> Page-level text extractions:
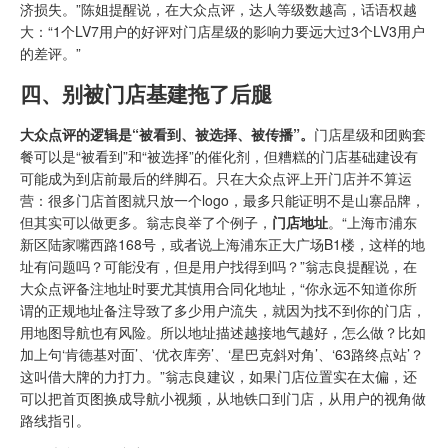
济损失。”陈姐提醒说，在大众点评，达人等级数越高，话语权越
大：“1个LV7用户的好评对门店星级的影响力要远大过3个LV3用户
的差评。”
四、别被门店基建拖了后腿
大众点评的逻辑是“被看到、被选择、被传播”。
门店星级和团购套
餐可以是“被看到”和“被选择”的催化剂，但糟糕的门店基础建设有
可能成为到店前最后的绊脚石。只在大众点评上开门店并不算运
营：很多门店首图就只放一个logo，最多只能证明不是山寨品牌，
但其实可以做更多。翁志良举了个例子，
门店地址
。“上海市浦东
新区陆家嘴西路168号，或者说上海浦东正大广场B1楼，这样的地
址有问题吗？可能没有，但是用户找得到吗？”翁志良提醒说，在
大众点评备注地址时要尤其慎用合同化地址，“你永远不知道你所
谓的正规地址备注导致了多少用户流失，就因为找不到你的门店，
用地图导航也有风险。所以地址描述越接地气越好，怎么做？比如
加上句‘肯德基对面’、‘优衣库旁’、‘星巴克斜对角’、‘63路终点站’？
这叫借大牌的力打力。”翁志良建议，如果门店位置实在太偏，还
可以把首页图换成导航小视频，从地铁口到门店，从用户的视角做
路线指引。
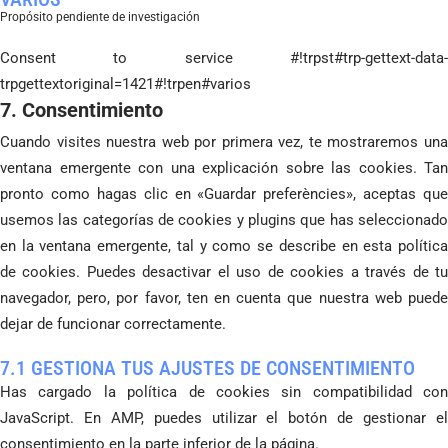
Propósito pendiente de investigación
Consent to service #!trpst#trp-gettext-data-
trpgettextoriginal=1421#!trpen#varios
7. Consentimiento
Cuando visites nuestra web por primera vez, te mostraremos una
ventana emergente con una explicación sobre las cookies. Tan
pronto como hagas clic en «Guardar preferències», aceptas que
usemos las categorías de cookies y plugins que has seleccionado
en la ventana emergente, tal y como se describe en esta política
de cookies. Puedes desactivar el uso de cookies a través de tu
navegador, pero, por favor, ten en cuenta que nuestra web puede
dejar de funcionar correctamente.
7.1 GESTIONA TUS AJUSTES DE CONSENTIMIENTO
Has cargado la política de cookies sin compatibilidad con
JavaScript. En AMP, puedes utilizar el botón de gestionar el
consentimiento en la parte inferior de la página.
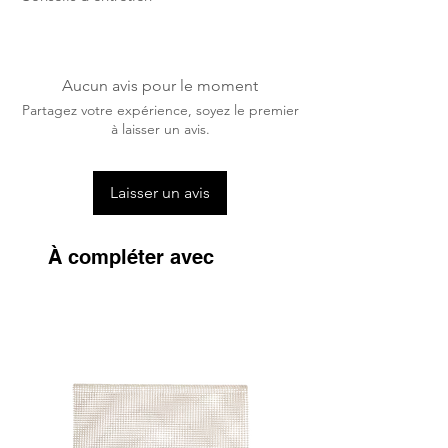
Ces bandes de polo Equestrian
Stockholm sont lavables en machine à
30°C. Pas de sèche-linge.
Aucun avis pour le moment
Partagez votre expérience, soyez le premier
à laisser un avis.
Laisser un avis
À compléter avec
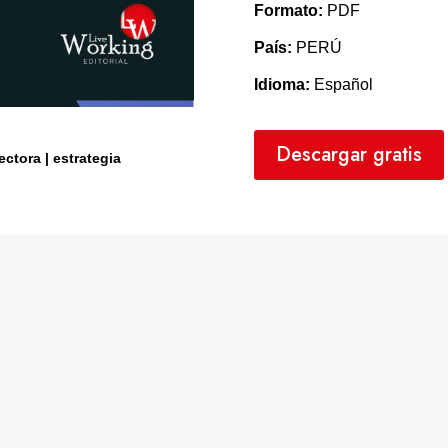
Formato:
PDF
País:
PERÚ
Idioma:
Español
Descargar gratis
ctora | estrategia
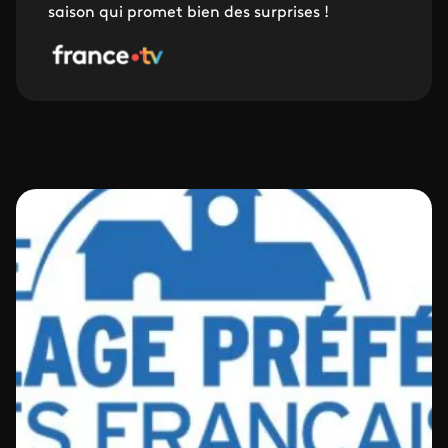
saison qui promet bien des surprises !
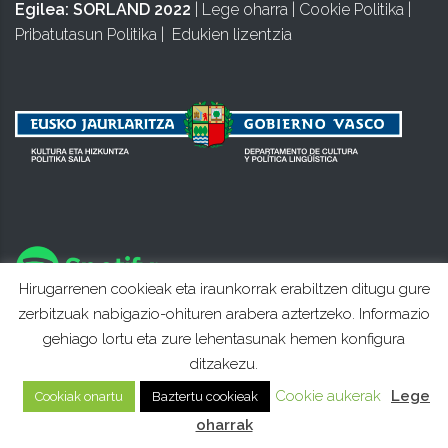
Egilea:
SORLAND 2022
|
Lege oharra
|
Cookie Politika
|
Pribatutasun Politika
|
Edukien lizentzia
Hirugarrenen cookieak eta iraunkorrak erabiltzen ditugu gure
zerbitzuak nabigazio-ohituren arabera aztertzeko. Informazio
gehiago lortu eta zure lehentasunak hemen konfigura
ditzakezu.
Cookie aukerak
Lege
Cookiak onartu
Baztertu cookieak
oharrak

> Problem requirements: The copy should match each line above exactly and contain no images.

> Solution for this exercise:
济损失。”陈姐提醒说，在大众点评，达人等级数越高，话语权越
大：“1个LV7用户的好评对门店星级的影响力要远大过3个LV3用户
的差评。”
四、别被门店基建拖了后腿
大众点评的逻辑是“被看到、被选择、被传播”。
门店星级和团购套
餐可以是“被看到”和“被选择”的催化剂，但糟糕的门店基础建设有
可能成为到店前最后的绊脚石。只在大众点评上开门店并不算运
营：很多门店首图就只放一个logo，最多只能证明不是山寨品牌，
但其实可以做更多。翁志良举了个例子，
门店地址
。“上海市浦东
新区陆家嘴西路168号，或者说上海浦东正大广场B1楼，这样的地
址有问题吗？可能没有，但是用户找得到吗？”翁志良提醒说，在
大众点评备注地址时要尤其慎用合同化地址，“你永远不知道你所
谓的正规地址备注导致了多少用户流失，就因为找不到你的门店，
用地图导航也有风险。所以地址描述越接地气越好，怎么做？比如
加上句‘肯德基对面’、‘优衣库旁’、‘星巴克斜对角’、‘63路终点站’？
这叫借大牌的力打力。”翁志良建议，如果门店位置实在太偏，还
可以把首页图换成导航小视频，从地铁口到门店，从用户的视角做
路线指引。
Propósito pendiente de investigación
Consent to service #!trpst#trp-gettext-data-
trpgettextoriginal=1421#!trpen#varios
7. Consentimiento
Cuando visites nuestra web por primera vez, te mostraremos una
ventana emergente con una explicación sobre las cookies. Tan
pronto como hagas clic en «Guardar preferències», aceptas que
usemos las categorías de cookies y plugins que has seleccionado
en la ventana emergente, tal y como se describe en esta política
de cookies. Puedes desactivar el uso de cookies a través de tu
navegador, pero, por favor, ten en cuenta que nuestra web puede
dejar de funcionar correctamente.
7.1 GESTIONA TUS AJUSTES DE CONSENTIMIENTO
Has cargado la política de cookies sin compatibilidad con
JavaScript. En AMP, puedes utilizar el botón de gestionar el
consentimiento en la parte inferior de la página.
Ces bandes de polo Equestrian
Stockholm sont lavables en machine à
30°C. Pas de sèche-linge.
Aucun avis pour le moment
Partagez votre expérience, soyez le premier
à laisser un avis.
Laisser un avis
À compléter avec
Formato:
PDF
País:
PERÚ
Idioma:
Español
Descargar gratis
ctora | estrategia
saison qui promet bien des surprises !
Egilea:
SORLAND 2022
|
Lege oharra
|
Cookie Politika
|
Pribatutasun Politika
|
Edukien lizentzia
Hirugarrenen cookieak eta iraunkorrak erabiltzen ditugu gure
zerbitzuak nabigazio-ohituren arabera aztertzeko. Informazio
gehiago lortu eta zure lehentasunak hemen konfigura
ditzakezu.
Cookie aukerak
Lege
Cookiak onartu
Baztertu cookieak
oharrak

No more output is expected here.